Interaction of Massive Black Hole Binaries with Their Stellar Environment. I. Ejection of Hypervelocity Stars

Abstract

We use full three-body scattering experiments to study the ejection of hypervelocity stars (HVSs) by massive black hole binaries (MBHBs) at the center of galaxies. Ambient stars drawn from a Maxwellian distribution unbound to the binary are expelled by the gravitational slingshot. Accurate measurements of thermally averaged hardening, mass ejection, and eccentricity growth rates (H, J, and K) for MBHBs in a fixed stellar background are obtained by numerical orbit integration from initial conditions determined by Monte Carlo techniques. Three-body interactions create a subpopulation of HVSs on nearly radial, corotating orbits, with a spatial distribution that is initially highly flattened in the inspiral plane of the MBHB, but becomes more isotropic with decreasing binary separation.

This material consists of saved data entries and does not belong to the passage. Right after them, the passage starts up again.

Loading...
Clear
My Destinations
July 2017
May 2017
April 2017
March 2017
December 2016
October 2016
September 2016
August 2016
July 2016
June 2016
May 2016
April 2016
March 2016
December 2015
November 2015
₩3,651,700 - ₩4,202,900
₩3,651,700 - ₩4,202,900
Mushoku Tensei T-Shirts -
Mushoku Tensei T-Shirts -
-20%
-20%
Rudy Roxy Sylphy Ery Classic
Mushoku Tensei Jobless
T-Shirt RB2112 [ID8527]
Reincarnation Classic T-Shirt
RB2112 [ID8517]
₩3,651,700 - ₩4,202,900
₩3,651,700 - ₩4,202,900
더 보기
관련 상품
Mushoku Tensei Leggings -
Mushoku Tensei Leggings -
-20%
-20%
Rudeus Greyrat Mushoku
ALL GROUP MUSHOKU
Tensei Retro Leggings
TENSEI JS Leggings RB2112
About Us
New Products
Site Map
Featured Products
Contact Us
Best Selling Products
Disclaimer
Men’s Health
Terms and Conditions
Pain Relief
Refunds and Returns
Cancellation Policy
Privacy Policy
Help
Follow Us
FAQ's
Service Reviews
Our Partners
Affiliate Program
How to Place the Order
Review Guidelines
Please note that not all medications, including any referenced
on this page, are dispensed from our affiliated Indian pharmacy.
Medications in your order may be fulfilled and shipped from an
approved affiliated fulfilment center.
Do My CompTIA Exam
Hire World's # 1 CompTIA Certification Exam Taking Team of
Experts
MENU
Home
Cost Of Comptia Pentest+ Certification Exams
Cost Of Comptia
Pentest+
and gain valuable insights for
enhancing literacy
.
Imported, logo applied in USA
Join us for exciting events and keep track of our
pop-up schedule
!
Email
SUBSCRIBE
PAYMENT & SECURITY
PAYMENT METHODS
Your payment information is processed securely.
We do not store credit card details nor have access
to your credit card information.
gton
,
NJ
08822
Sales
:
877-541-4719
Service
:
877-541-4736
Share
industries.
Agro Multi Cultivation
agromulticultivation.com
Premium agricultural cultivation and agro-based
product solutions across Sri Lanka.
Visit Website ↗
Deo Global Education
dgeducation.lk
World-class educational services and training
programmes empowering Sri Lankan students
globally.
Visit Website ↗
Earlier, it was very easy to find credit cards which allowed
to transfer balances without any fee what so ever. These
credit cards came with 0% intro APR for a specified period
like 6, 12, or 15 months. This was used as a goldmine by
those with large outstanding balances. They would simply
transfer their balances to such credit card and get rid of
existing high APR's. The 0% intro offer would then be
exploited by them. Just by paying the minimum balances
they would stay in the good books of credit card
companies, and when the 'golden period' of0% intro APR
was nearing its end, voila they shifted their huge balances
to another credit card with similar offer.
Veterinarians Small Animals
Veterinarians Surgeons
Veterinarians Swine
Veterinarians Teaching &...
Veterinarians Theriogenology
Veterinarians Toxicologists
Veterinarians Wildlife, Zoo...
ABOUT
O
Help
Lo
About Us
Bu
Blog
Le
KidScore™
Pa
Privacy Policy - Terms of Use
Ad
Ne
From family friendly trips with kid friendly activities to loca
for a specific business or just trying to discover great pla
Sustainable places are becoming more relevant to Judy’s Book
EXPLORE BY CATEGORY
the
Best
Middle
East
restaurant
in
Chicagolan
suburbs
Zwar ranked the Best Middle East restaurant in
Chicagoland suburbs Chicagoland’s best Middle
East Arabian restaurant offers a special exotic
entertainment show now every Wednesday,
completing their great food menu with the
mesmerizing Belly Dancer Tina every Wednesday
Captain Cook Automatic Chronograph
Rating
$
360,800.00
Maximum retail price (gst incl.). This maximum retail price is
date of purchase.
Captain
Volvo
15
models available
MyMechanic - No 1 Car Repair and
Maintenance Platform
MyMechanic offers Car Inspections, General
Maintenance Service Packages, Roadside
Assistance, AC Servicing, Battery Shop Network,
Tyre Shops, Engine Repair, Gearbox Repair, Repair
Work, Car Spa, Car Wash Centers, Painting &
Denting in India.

The degree of anisotropy is smaller for unequal mass binaries and larger for stars with higher kick velocities. Eccentric MBHBs produce a more prominent tail of high-velocity stars and break planar symmetry, ejecting HVSs along a broad jet perpendicular to the semimajor axis. The jet two-sidedness decreases with increasing binary mass ratio, while the jet opening-angle increases with decreasing kick velocity and orbital separation. The detection of a numerous population of HVSs in the halo of the Milky Way by the next generation of large astrometric surveys like GAIA may provide a unique signature of the history, nature, and environment of the MBH at the Galactic center.